G3 Skins: Alpinist vs Minimist
For a few years now our favourite G3 skins have come in two attachment styles. The Alpinist features the prominent plastic tip and a durable tail, while the Minimist features a (you guessed it) minimal tip attachment design and an ultralight tail. They are priced similarly with the same nylon-mohair skin options available for each. So which is best for who? I’ve spent over 30 days on each of these last year and found a somewhat surprising preference.
This is the surprise advantage that I really came to notice a big difference with. Because the glue ends ~9” from the tip clips, that is 9” of skin which doesn’t need to be forcibly pulled off the ski. And that last bit is usually the hardest to pull off because it's when the most skin is exposed and your pulling arm is generally the most extended. Its the type of thing one might never think of if thats all you know; but using these skins back to back for comparison gave me a small wow-factor in how noticeably easier the Alpinist were to remove and stow compared to the Minimist. But the benefit doesn’t end there: the lesser glued area also means that folding the skin (with or without skin-savers) is easier, as there is less glue to catch nearby snow or flail in the wind, and there is less area to pull apart when re-applying if skin-savers are not used.
Given that the front portion of any skin is largely useless, I’d like to try a model with an even more extended and lightweight non skin/glue material in the front. I can imagine using a thin dyneema webbing for the first ~12” from the clips.
Robust Tail Clip
The Alpinist tail is fool-proof to adjust and stays in that adjustment permanently. The Minimist tail clip on the other hand, I found to be very annoying to adjust and requires re-adjustment every second day of use because it slips slightly. And when it loosens even slightly, it becomes prone to falling off the ski during use. While this is not a major pitfall, it's a nuisance I simply never have to worry about with the Alpinist.
The large plastic tip piece is advertised to mitigate snow accumulation under the skin, which is a common effect of all skins at the sides of the very front part. In my experience, the plastic tip is only partially helpful with this. I actually got roughly equal snow buildup with both skin types, though the Alpinist tip moved that buildup further back on the skin which I preferred because it made the added swing weight less noticeable.
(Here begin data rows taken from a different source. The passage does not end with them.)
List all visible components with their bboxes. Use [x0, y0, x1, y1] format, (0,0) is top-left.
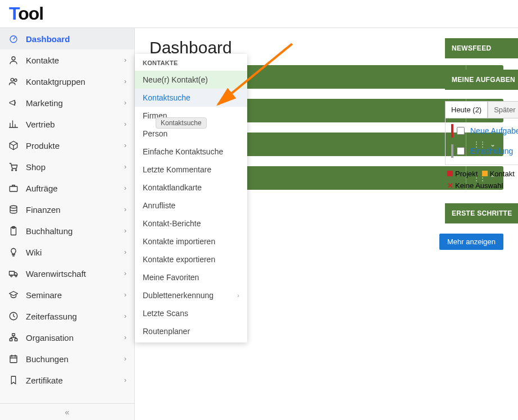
flyout-item-kontaktsuche[interactable]: Kontaktsuche	[135, 89, 247, 107]
bulb-icon	[8, 247, 19, 257]
flyout-label: Kontaktsuche	[143, 93, 190, 102]
sidebar-collapse[interactable]: «	[0, 403, 134, 420]
sidebar-item-shop[interactable]: Shop ›	[0, 156, 134, 177]
flyout-item-letzte-scans[interactable]: Letzte Scans	[135, 304, 247, 322]
sidebar-item-organisation[interactable]: Organisation ›	[0, 327, 134, 348]
sidebar-label: Buchhaltung	[26, 226, 72, 236]
sidebar-item-dashboard[interactable]: Dashboard	[0, 28, 134, 49]
flyout-item-neue-r-kontakt-e-[interactable]: Neue(r) Kontakt(e)	[135, 71, 247, 89]
sidebar-item-vertrieb[interactable]: Vertrieb ›	[0, 113, 134, 135]
flyout-item-kontakte-exportieren[interactable]: Kontakte exportieren	[135, 250, 247, 268]
first-steps-panel[interactable]: ERSTE SCHRITTE	[445, 203, 518, 223]
chevron-right-icon: ›	[124, 184, 126, 192]
legend-projekt: Projekt	[455, 170, 478, 178]
flyout-item-dublettenerkennung[interactable]: Dublettenerkennung›	[135, 286, 247, 304]
task-checkbox[interactable]	[457, 127, 465, 135]
tooltip: Kontaktsuche	[156, 117, 207, 129]
right-column: NEWSFEED MEINE AUFGABEN Heute (2)Später …	[445, 38, 518, 235]
sidebar-item-marketing[interactable]: Marketing ›	[0, 92, 134, 113]
show-more-button[interactable]: Mehr anzeigen	[439, 234, 503, 250]
sidebar-item-finanzen[interactable]: Finanzen ›	[0, 199, 134, 220]
chevron-right-icon: ›	[237, 292, 239, 299]
flyout-item-einfache-kontaktsuche[interactable]: Einfache Kontaktsuche	[135, 143, 247, 161]
sidebar-label: Warenwirtschaft	[26, 269, 86, 279]
tasks-panel[interactable]: MEINE AUFGABEN	[445, 70, 518, 90]
clipboard-icon	[8, 226, 19, 236]
sidebar-label: Shop	[26, 162, 46, 172]
sidebar-item-buchungen[interactable]: Buchungen ›	[0, 348, 134, 369]
sidebar-label: Kontaktgruppen	[26, 77, 85, 86]
sidebar-item-buchhaltung[interactable]: Buchhaltung ›	[0, 220, 134, 241]
flyout-label: Neue(r) Kontakt(e)	[143, 75, 208, 84]
flyout-label: Routenplaner	[143, 327, 190, 336]
flyout-header: KONTAKTE	[135, 54, 247, 71]
task-tabs: Heute (2)Später	[445, 101, 518, 118]
svg-rect-10	[10, 271, 15, 275]
sidebar-label: Wiki	[26, 248, 42, 257]
flyout-item-anrufliste[interactable]: Anrufliste	[135, 197, 247, 214]
flyout-label: Kontaktlandkarte	[143, 183, 202, 192]
sidebar-item-wiki[interactable]: Wiki ›	[0, 241, 134, 263]
svg-point-4	[12, 170, 13, 171]
flyout-item-kontakt-berichte[interactable]: Kontakt-Berichte	[135, 214, 247, 232]
ribbon-icon	[8, 375, 19, 385]
sidebar-label: Zertifikate	[26, 376, 63, 385]
newsfeed-panel[interactable]: NEWSFEED	[445, 38, 518, 58]
cube-icon	[8, 140, 19, 150]
bars-icon	[8, 119, 19, 129]
flyout-label: Anrufliste	[143, 201, 175, 210]
svg-point-11	[11, 275, 12, 277]
sidebar-label: Buchungen	[26, 354, 69, 364]
clock-icon	[8, 311, 19, 321]
flyout-item-meine-favoriten[interactable]: Meine Favoriten	[135, 268, 247, 286]
legend-kontakt: Kontakt	[490, 170, 515, 178]
flyout-item-kontaktlandkarte[interactable]: Kontaktlandkarte	[135, 179, 247, 197]
task-row[interactable]: Neue Aufgabe	[446, 121, 518, 141]
chevron-right-icon: ›	[124, 99, 126, 107]
sidebar-label: Kontakte	[26, 56, 59, 65]
sidebar-item-zertifikate[interactable]: Zertifikate ›	[0, 369, 134, 391]
chevron-right-icon: ›	[124, 206, 126, 213]
chevron-right-icon: ›	[124, 227, 126, 235]
sidebar-item-kontakte[interactable]: Kontakte ›	[0, 49, 134, 71]
truck-icon	[8, 268, 19, 279]
svg-point-5	[15, 170, 16, 171]
sidebar-item-produkte[interactable]: Produkte ›	[0, 135, 134, 156]
task-tab[interactable]: Heute (2)	[445, 101, 488, 118]
sidebar-item-warenwirtschaft[interactable]: Warenwirtschaft ›	[0, 263, 134, 284]
sidebar-item-kontaktgruppen[interactable]: Kontaktgruppen ›	[0, 71, 134, 92]
sidebar-label: Aufträge	[26, 184, 58, 193]
chevron-right-icon: ›	[124, 270, 126, 277]
cal-icon	[8, 354, 19, 364]
sidebar-label: Vertrieb	[26, 120, 55, 129]
chevron-right-icon: ›	[124, 120, 126, 128]
legend-keine: Keine Auswahl	[455, 181, 503, 190]
sidebar-item-zeiterfassung[interactable]: Zeiterfassung ›	[0, 305, 134, 327]
task-link[interactable]: Neue Aufgabe	[470, 126, 518, 135]
flyout-item-kontakte-importieren[interactable]: Kontakte importieren	[135, 232, 247, 250]
sidebar-item-aufträge[interactable]: Aufträge ›	[0, 177, 134, 199]
chevron-right-icon: ›	[124, 56, 126, 64]
org-icon	[8, 332, 19, 343]
sidebar-item-seminare[interactable]: Seminare ›	[0, 284, 134, 305]
task-link[interactable]: Einschulung	[470, 147, 513, 156]
svg-point-2	[11, 78, 13, 81]
app-header: Tool	[0, 0, 518, 28]
task-tab[interactable]: Später	[488, 101, 518, 118]
sidebar-label: Produkte	[26, 141, 60, 150]
sidebar-label: Finanzen	[26, 205, 61, 214]
chevron-right-icon: ›	[124, 141, 126, 149]
logo-t: T	[9, 3, 18, 24]
task-legend: Projekt Kontakt ✕Keine Auswahl	[445, 165, 518, 192]
chevron-right-icon: ›	[124, 312, 126, 320]
dashboard-icon	[8, 34, 19, 44]
flyout-item-routenplaner[interactable]: Routenplaner	[135, 322, 247, 340]
flyout-label: Person	[143, 129, 167, 138]
chevron-right-icon: ›	[124, 77, 126, 85]
kontakte-flyout: KONTAKTE Neue(r) Kontakt(e)KontaktsucheF…	[135, 54, 247, 343]
chevron-right-icon: ›	[124, 376, 126, 384]
task-row[interactable]: Einschulung	[446, 141, 518, 161]
task-checkbox[interactable]	[457, 147, 465, 155]
flyout-item-letzte-kommentare[interactable]: Letzte Kommentare	[135, 161, 247, 179]
logo: Tool	[9, 3, 43, 24]
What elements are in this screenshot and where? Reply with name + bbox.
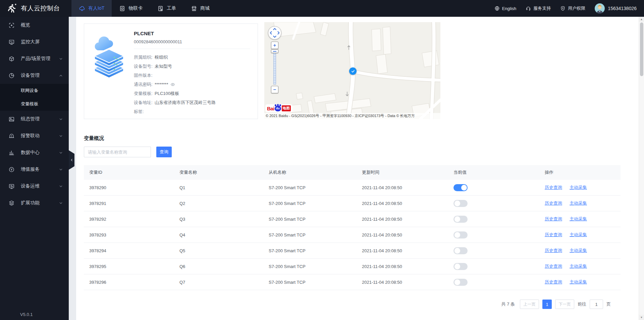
scada-icon [8,116,15,122]
device-field-row: 设备型号:未知型号 [134,62,250,71]
globe-icon [494,6,500,11]
slave-name: S7-200 Smart TCP [269,248,362,253]
eye-icon[interactable] [170,82,175,87]
sidebar-item-monitor-screen[interactable]: 监控大屏 [0,34,69,50]
variable-search-input[interactable] [84,147,151,157]
sidebar-subitem-networked-devices[interactable]: 联网设备 [0,84,69,97]
total-count: 共 7 条 [501,301,515,307]
next-page-button[interactable]: 下一页 [555,300,574,309]
variable-id: 3978293 [84,232,179,237]
sidebar-subitem-variable-templates[interactable]: 变量模板 [0,97,69,111]
manual-collect-link[interactable]: 主动采集 [570,216,587,221]
history-query-link[interactable]: 历史查询 [545,185,562,190]
current-value-toggle[interactable] [453,263,468,270]
table-row: 3978292Q3S7-200 Smart TCP2021-11-04 20:0… [84,211,621,227]
history-query-link[interactable]: 历史查询 [545,216,562,221]
update-time: 2021-11-04 20:08:50 [362,217,453,222]
manual-collect-link[interactable]: 主动采集 [570,201,587,206]
sidebar-item-alarm-linkage[interactable]: 报警联动 [0,127,69,144]
history-query-link[interactable]: 历史查询 [545,248,562,253]
toggle-knob [454,216,460,222]
table-row: 3978293Q4S7-200 Smart TCP2021-11-04 20:0… [84,227,621,243]
variable-id: 3978290 [84,185,179,190]
update-time: 2021-11-04 20:08:50 [362,264,453,269]
variable-id: 3978295 [84,264,179,269]
variable-id: 3978294 [84,248,179,253]
headset-icon [526,6,531,11]
user-permission[interactable]: 用户权限 [560,5,585,11]
chevron-down-icon [59,151,63,155]
prev-page-button[interactable]: 上一页 [520,300,539,309]
device-ops-icon [8,183,15,190]
tab-work-order[interactable]: 工单 [150,0,183,17]
table-body: 3978290Q1S7-200 Smart TCP2021-11-04 20:0… [84,180,621,290]
search-button[interactable]: 查询 [156,147,172,157]
table-header: 变量ID变量名称从机名称更新时间当前值操作 [84,165,621,180]
manual-collect-link[interactable]: 主动采集 [570,185,587,190]
variable-name: Q6 [179,264,269,269]
current-value-toggle[interactable] [453,279,468,286]
manual-collect-link[interactable]: 主动采集 [570,264,587,269]
sidebar-item-extended-functions[interactable]: 扩展功能 [0,195,69,211]
history-query-link[interactable]: 历史查询 [545,201,562,206]
history-query-link[interactable]: 历史查询 [545,232,562,237]
sidebar-item-scada-mgmt[interactable]: 组态管理 [0,111,69,127]
app-title: 有人云控制台 [21,4,60,13]
device-icon [8,72,15,79]
device-location-marker[interactable] [349,67,357,75]
update-time: 2021-11-04 20:08:50 [362,280,453,285]
baidu-paw-icon: du [275,106,281,111]
sidebar-item-value-added-services[interactable]: 增值服务 [0,161,69,178]
toggle-knob [454,232,460,238]
variable-search-row: 查询 [84,147,172,157]
current-value-toggle[interactable] [453,247,468,254]
big-screen-icon [8,39,15,45]
current-value-toggle[interactable] [453,200,468,207]
alarm-icon [8,133,15,139]
scroll-down-arrow-icon[interactable]: ▼ [639,315,644,320]
history-query-link[interactable]: 历史查询 [545,264,562,269]
vertical-scrollbar[interactable]: ▲ ▼ [639,17,644,320]
table-row: 3978294Q5S7-200 Smart TCP2021-11-04 20:0… [84,243,621,259]
toggle-knob [454,201,460,206]
service-support[interactable]: 服务支持 [526,5,551,11]
sidebar-item-device-mgmt[interactable]: 设备管理 [0,67,69,84]
table-row: 3978295Q6S7-200 Smart TCP2021-11-04 20:0… [84,259,621,274]
location-map[interactable]: + − Bai du 地图 © 2021 Baidu - GS(2021)602… [264,22,440,119]
map-zoom-track[interactable] [273,50,276,85]
current-page-button[interactable]: 1 [542,300,552,309]
scrollbar-thumb[interactable] [640,22,643,76]
sidebar-item-product-scene-mgmt[interactable]: 产品/场景管理 [0,50,69,67]
manual-collect-link[interactable]: 主动采集 [570,248,587,253]
manual-collect-link[interactable]: 主动采集 [570,279,587,284]
slave-name: S7-200 Smart TCP [269,264,362,269]
device-field-row: 变量模板:PLC100模板 [134,89,250,98]
sidebar-item-data-center[interactable]: 数据中心 [0,144,69,161]
chevron-down-icon [59,168,63,171]
map-zoom-slider-handle[interactable] [271,49,278,53]
tab-usr-iot[interactable]: 有人IoT [71,0,112,17]
column-header: 更新时间 [362,169,453,175]
map-pan-control[interactable] [268,26,281,40]
language-switch[interactable]: English [494,6,517,11]
current-value-toggle[interactable] [453,184,468,191]
scroll-up-arrow-icon[interactable]: ▲ [639,17,644,22]
user-account[interactable]: 15634138026 [595,3,637,13]
tab-iot-card[interactable]: 物联卡 [112,0,150,17]
map-zoom-in-button[interactable]: + [271,42,278,49]
history-query-link[interactable]: 历史查询 [545,279,562,284]
sidebar-item-overview[interactable]: 概览 [0,17,69,34]
tab-mall[interactable]: 商城 [183,0,217,17]
manual-collect-link[interactable]: 主动采集 [570,232,587,237]
sidebar-item-device-ops[interactable]: 设备运维 [0,178,69,195]
sidebar-submenu: 联网设备变量模板 [0,84,69,111]
current-value-toggle[interactable] [453,231,468,238]
goto-page-input[interactable] [590,300,603,309]
current-value-toggle[interactable] [453,216,468,223]
cloud-server-illustration-icon [84,24,134,119]
product-icon [8,56,15,62]
slave-name: S7-200 Smart TCP [269,185,362,190]
variable-name: Q2 [179,201,269,206]
cloud-icon [79,5,85,12]
map-zoom-out-button[interactable]: − [271,86,278,93]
So I give only a partial nod to the Alpinist in this category.
This is the main and most obvious advantage of the Minimist models. They can roll neatly into a small volume and stuff into a pack pocket or jacket chest cavity. In the Coastal BC area it is very uncommon to carry skins in ones jacket, instead they are typically stowed in the backpack main compartment (or “wet compartment” if available). However, cold and dry ski areas more commonly see the need to warm the glue during descent, usually stuffing them in an internal jacket pocket or simply the cavity above the backpack waist belt. For these users, there may indeed be a defining advantage in the Minimist option.
By contrast, the Alpinist has effectively the worst packability (taking a large packed volume) of any skins on the market. While this felt cumbersome at first use, provided you have the real estate for it (backpack space), I quickly got used to this drawback and happily accommodated it especially once observing the usable benefits of the Alpinist.
The Minimist are lighter than the Alpinist by ~10%, or 20-70g depending on your ski size. And the notion of weight being more impactful on your feet (as opposed to carried on your back for example) is remarkably true. But even so, I don’t find the weight savings to be significant. And because the Alpinist saves ~200cm2 of skin which can no longer get wet (and thus heavy), the weight savings are negligible or even reversed in spring conditions.
If you value packability above all else, the decision is clear with the Minimist. For everyone else, I recommend the Alpinist. I simply found its functions to be noticeably easier to use in the field, while its primary drawback can be easily overcome for most use-cases.